EXERCISE
Leaving out only the pictures, write out all the entries exactly.

RECORD EXTRACTS

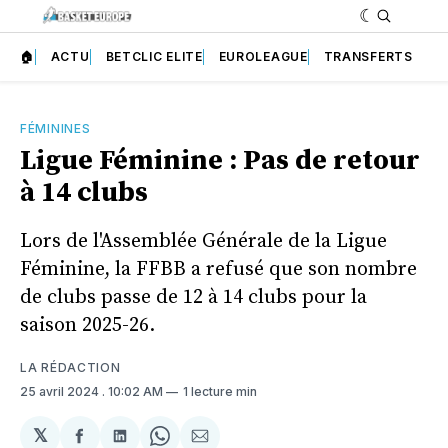
🏠
ACTU
BETCLIC ELITE
EUROLEAGUE
TRANSFERTS
FÉMININES
Ligue Féminine : Pas de retour
à 14 clubs
Lors de l'Assemblée Générale de la Ligue
Féminine, la FFBB a refusé que son nombre
de clubs passe de 12 à 14 clubs pour la
saison 2025-26.
LA RÉDACTION
25 avril 2024
. 10:02 AM
1 lecture min
𝕏
Partager
Partager
Share
Partager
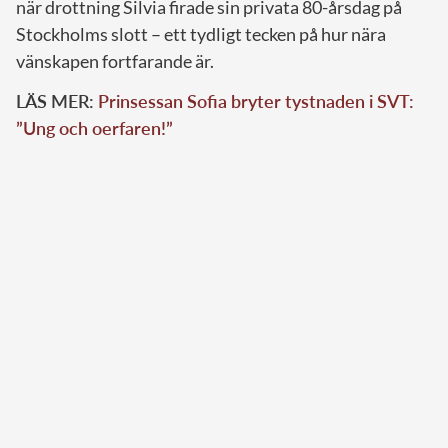
när drottning Silvia firade sin privata 80-årsdag på
Stockholms slott – ett tydligt tecken på hur nära
vänskapen fortfarande är.
LÄS MER:
Prinsessan Sofia bryter tystnaden i SVT:
”Ung och oerfaren!”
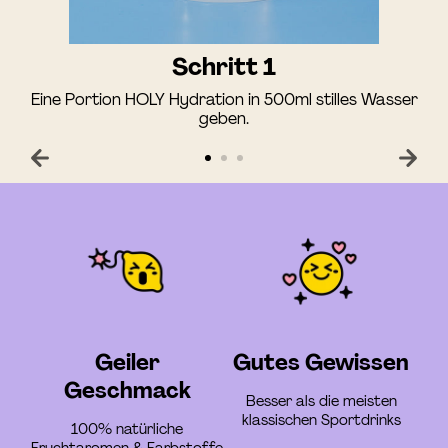
Schritt 1
Eine Portion HOLY Hydration in 500ml stilles Wasser
geben.
Geiler
Gutes Gewissen
Geschmack
Besser als die meisten
klassischen Sportdrinks
100% natürliche
Fruchtaromen & Farbstoffe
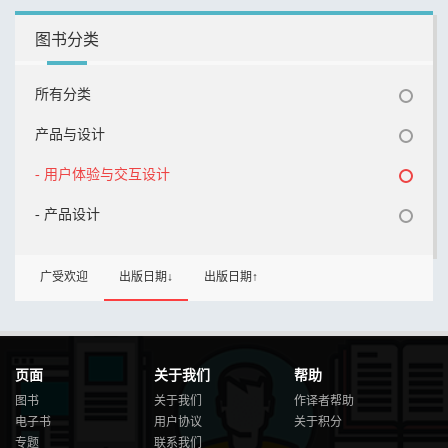
图书分类
所有分类
产品与设计
- 用户体验与交互设计
- 产品设计
广受欢迎
出版日期↓
出版日期↑
页面
关于我们
帮助
图书
关于我们
作译者帮助
电子书
用户协议
关于积分
专题
联系我们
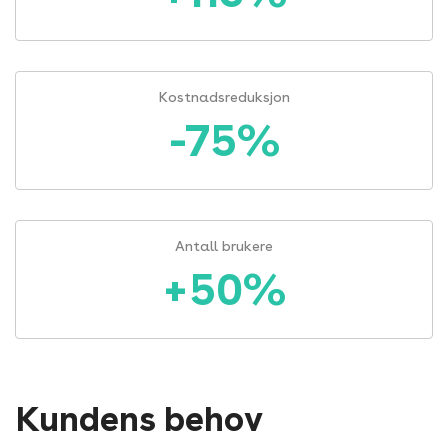
Kostnadsreduksjon
-75%
Antall brukere
+50%
Kundens behov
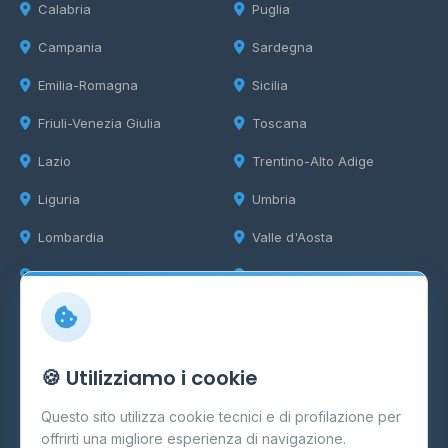
Calabria
Puglia
Campania
Sardegna
Emilia-Romagna
Sicilia
Friuli-Venezia Giulia
Toscana
Lazio
Trentino-Alto Adige
Liguria
Umbria
Lombardia
Valle d'Aosta
Marche
Veneto
Info
🍪 Utilizziamo i cookie
Cos'è il GPL
Questo sito utilizza cookie tecnici e di profilazione per
FAQ
offrirti una migliore esperienza di navigazione.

WRITTEN SOLUTION
🏠
ACTU
BETCLIC ELITE
EUROLEAGUE
TRANSFERTS
FÉMININES
Ligue Féminine : Pas de retour
à 14 clubs
Lors de l'Assemblée Générale de la Ligue
Féminine, la FFBB a refusé que son nombre
de clubs passe de 12 à 14 clubs pour la
saison 2025-26.
LA RÉDACTION
25 avril 2024
. 10:02 AM
1 lecture min
𝕏
Partager
Partager
Share
Partager
när drottning Silvia firade sin privata 80-årsdag på
Stockholms slott – ett tydligt tecken på hur nära
vänskapen fortfarande är.
LÄS MER:
Prinsessan Sofia bryter tystnaden i SVT:
”Ung och oerfaren!”
Schritt 1
Eine Portion HOLY Hydration in 500ml stilles Wasser
geben.
Geiler
Gutes Gewissen
Geschmack
Besser als die meisten
klassischen Sportdrinks
100% natürliche
Fruchtaromen & Farbstoffe
图书分类
所有分类
产品与设计
- 用户体验与交互设计
- 产品设计
广受欢迎
出版日期↓
出版日期↑
页面
关于我们
帮助
图书
关于我们
作译者帮助
电子书
用户协议
关于积分
专题
联系我们
Kostnadsreduksjon
-75%
Antall brukere
+50%
Kundens behov
Calabria
Puglia
Campania
Sardegna
Emilia-Romagna
Sicilia
Friuli-Venezia Giulia
Toscana
Lazio
Trentino-Alto Adige
Liguria
Umbria
Lombardia
Valle d'Aosta
Marche
Veneto
Info
🍪 Utilizziamo i cookie
Cos'è il GPL
Questo sito utilizza cookie tecnici e di profilazione per
FAQ
offrirti una migliore esperienza di navigazione.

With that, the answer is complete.